Grace, Redemption, and Gratitude

For any of you waiting with bated breath to see how things turned out with Trey*, let me quickly put your fears to rest–I have been forgiven. Which again has nothing to do with me, and everything to do with Trey. He is gentle, loving, compassionate, and he knows what it means to truly forgive and to do so with grace. He thanked me for coming clean. He was glad I told him before he had an opportunity to find out on his own. He told me I hadn’t killed anyone, I’d just made a mistake. He asked me not to do it again.  And he consoled me, because he knew how hard it was for me to admit that what I’d done, and how much I hurt myself, by doing it. He told me I was beating myself up, and to put the bat down. I don’t know that I could have equaled his grace, equanimity, and love had our positions been reversed, but I hope so. Thank you, Trey, you absolutely rock. ❤

Some time ago, I e-mailed a letter to people close to me on the subject of grace. I don’t recall from which dictionary this definition came:

  1. elegance: elegance, beauty, and smoothness of form or movement
  2. politeness: dignified, polite, and decent behavior
  3. generosity of spirit: a capacity to tolerate, accommodate, or forgive people
  4. prayer at mealtimes: a short prayer of thanks to God said before, or sometimes after, a meal
  5. finance Same as grace period
  6. pleasing quality: a pleasing and admirable quality or characteristic (usually used in the plural)
  7. gift of God to humankind: in Christianity, the infinite love, mercy, favor, and goodwill shown to humankind by God
  8. freedom from sin: in Christianity, the condition of being free of sin, e.g. through repentance to God
  9. music Same as grace note

I’m referring to grace as it appears in number three.  Over the past several years, so many people have helped me understand this concept. I have in my life, as you have seen in Trey, amazing people who love me and support me in any way they can. My family and friends have helped me financially, physically, and most of them have supported me emotionally, with exactly those qualities above, a generosity of spirit, a capacity to tolerate, accommodate, and forgive. And there have been plenty of people in my life without those qualities. One being my brother, who called me a fucking psychopathic bitch and a loser, and my sister who doesn’t say those things but acts them out regularly, and my father, who doesn’t believe in mental illness and does not look at me with any sort of generosity, but judges me and always finds everything I do, think, or say suspect and wanting. This is the family I grew up with. I have another family–my birth family. My birth-father’s family, those I know anyway, I feel more in tune with than I do my nuclear family of origin. What’s even more interesting is that of the family I grew up with, I’ve lost and/or given up on my father (actually I still hold out hopes for him and we communicate superficially), my brother, and my sister.  My mother and I have only grown closer. And of my birth family, I’ve gained closeness with my father, my brother, and my sister.  Odd how life works, isn’t it? Uncanny.
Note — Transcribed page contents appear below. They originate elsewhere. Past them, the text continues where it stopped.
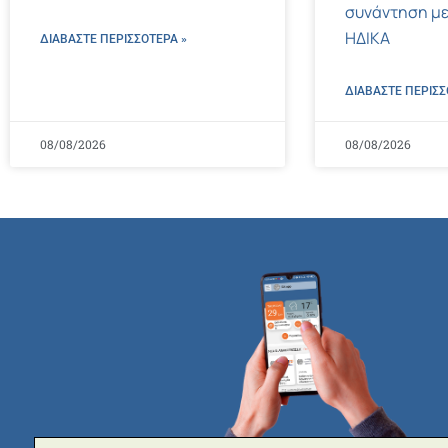
συνάντηση με
ΗΔΙΚΑ
ΔΙΑΒΑΣΤΕ ΠΕΡΙΣΣΌΤΕΡΑ »
ΔΙΑΒΑΣΤΕ ΠΕΡΙΣΣ
08/08/2026
08/08/2026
Those people who have taken positions against me and who have gone out of their way to hurt me, I realize have their own problems, and I do not think on them.  They only serve to highlight the work and sacrifices of those who have loved and helped me. I wouldn’t have made it to this place, this place where I have the conviction that I can again take my place in the world, this place of knowing that this is the year I make gains, this place of knowing that this is the year I stop losing, if it weren’t for their grace and assistance. I will never be able to repay their multitude of kindnesses. But I will try to be an equal participant in their lives. I will give them the love and time and care I can to the best of my ability. And to all of them, I say thank you for showing me the meaning of grace, for loving me, for helping me stand up when I fallen down again and again and again, for showing me when and where I have erred, for helping me see others’ perspectives, when my mind was so focused on me and trying to stay alive, for coming into my house and putting it to rights, and mostly for never giving up on me. Your love humbles me and keeps me coming back to try again. Please know you are loved and held in the highest esteem. To my children, most especially, to mother and father, to my family, to my cousins and aunts and uncles, to my friends, and to Trey, I most humbly thank you. And to my detractors, you only fan the fire of my desire to succeed.  Keep the flames burning. You can no longer hurt me.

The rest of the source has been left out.